[Page images and extracted text]
>>>>

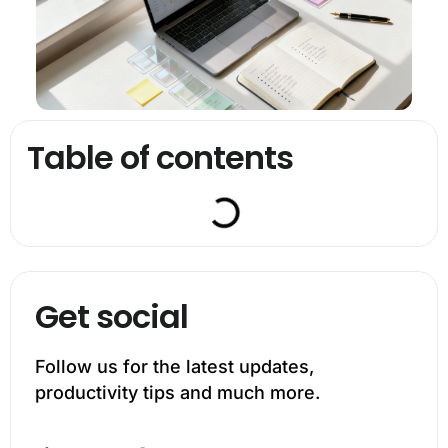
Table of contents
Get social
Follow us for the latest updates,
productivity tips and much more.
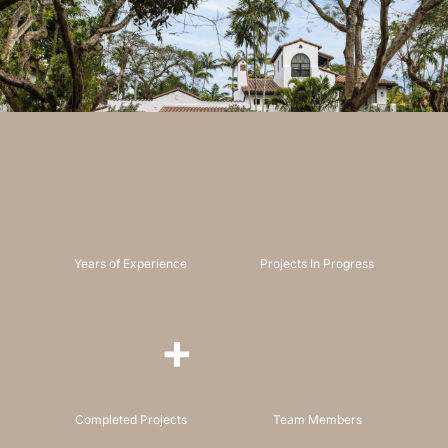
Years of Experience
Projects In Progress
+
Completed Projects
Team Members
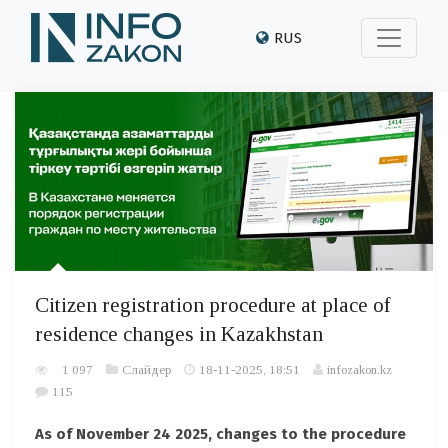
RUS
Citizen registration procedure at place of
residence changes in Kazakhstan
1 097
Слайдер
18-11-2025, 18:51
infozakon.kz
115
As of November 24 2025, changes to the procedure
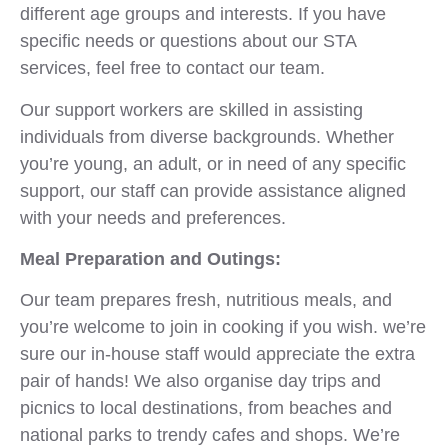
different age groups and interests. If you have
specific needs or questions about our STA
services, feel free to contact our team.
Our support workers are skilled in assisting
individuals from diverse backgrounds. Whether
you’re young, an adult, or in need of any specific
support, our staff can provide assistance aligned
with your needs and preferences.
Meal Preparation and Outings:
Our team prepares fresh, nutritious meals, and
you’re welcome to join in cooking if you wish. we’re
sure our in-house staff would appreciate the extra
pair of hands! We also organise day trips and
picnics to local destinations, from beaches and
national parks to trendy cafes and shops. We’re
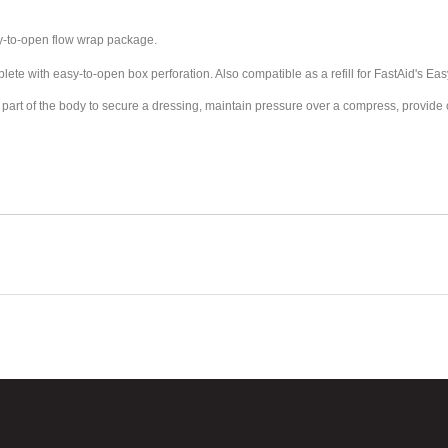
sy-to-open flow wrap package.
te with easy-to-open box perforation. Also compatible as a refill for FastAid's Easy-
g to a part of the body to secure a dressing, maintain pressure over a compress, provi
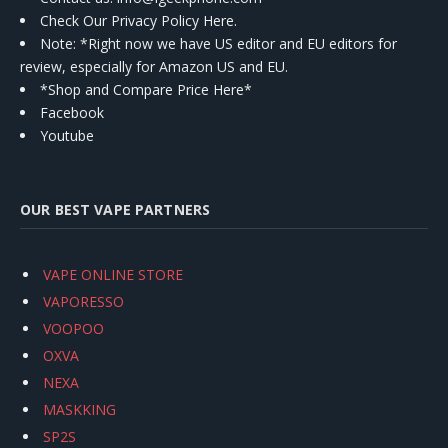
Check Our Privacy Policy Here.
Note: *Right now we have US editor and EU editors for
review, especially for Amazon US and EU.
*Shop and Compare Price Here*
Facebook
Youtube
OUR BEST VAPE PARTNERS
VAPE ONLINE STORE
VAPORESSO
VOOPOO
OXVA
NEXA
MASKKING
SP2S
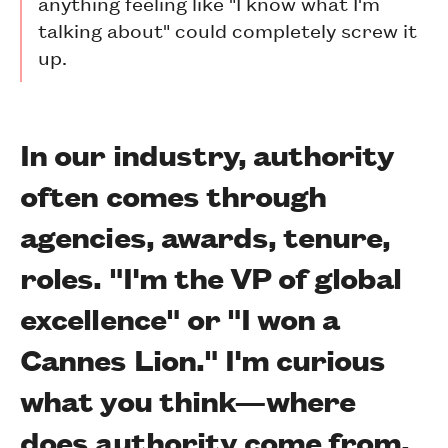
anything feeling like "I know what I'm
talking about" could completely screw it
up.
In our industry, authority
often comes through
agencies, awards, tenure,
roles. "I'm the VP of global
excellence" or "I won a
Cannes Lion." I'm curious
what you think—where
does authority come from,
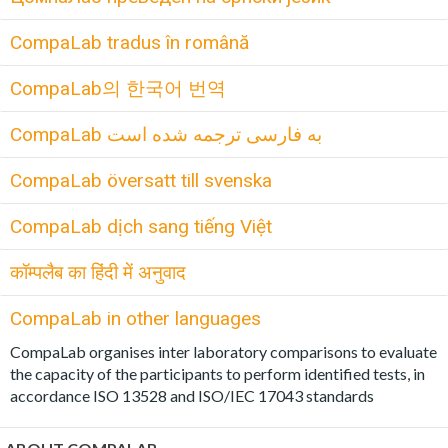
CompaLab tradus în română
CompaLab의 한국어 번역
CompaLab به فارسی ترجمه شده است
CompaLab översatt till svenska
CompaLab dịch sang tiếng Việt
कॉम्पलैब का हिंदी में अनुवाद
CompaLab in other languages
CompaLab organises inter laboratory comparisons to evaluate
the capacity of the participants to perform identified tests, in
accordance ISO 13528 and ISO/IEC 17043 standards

<<<<

Pictures are to be left out. Write out only the lines above starting at the one with "specific needs or questions about our STA" and ending at the one with "Check Our Privacy Policy Here.", both lines included, exactly.

specific needs or questions about our STA
services, feel free to contact our team.
Our support workers are skilled in assisting
individuals from diverse backgrounds. Whether
you’re young, an adult, or in need of any specific
support, our staff can provide assistance aligned
with your needs and preferences.
Meal Preparation and Outings:
Our team prepares fresh, nutritious meals, and
you’re welcome to join in cooking if you wish. we’re
sure our in-house staff would appreciate the extra
pair of hands! We also organise day trips and
picnics to local destinations, from beaches and
national parks to trendy cafes and shops. We’re
sy-to-open flow wrap package.
te with easy-to-open box perforation. Also compatible as a refill for FastAid's Easy-
g to a part of the body to secure a dressing, maintain pressure over a compress, provi
Check Our Privacy Policy Here.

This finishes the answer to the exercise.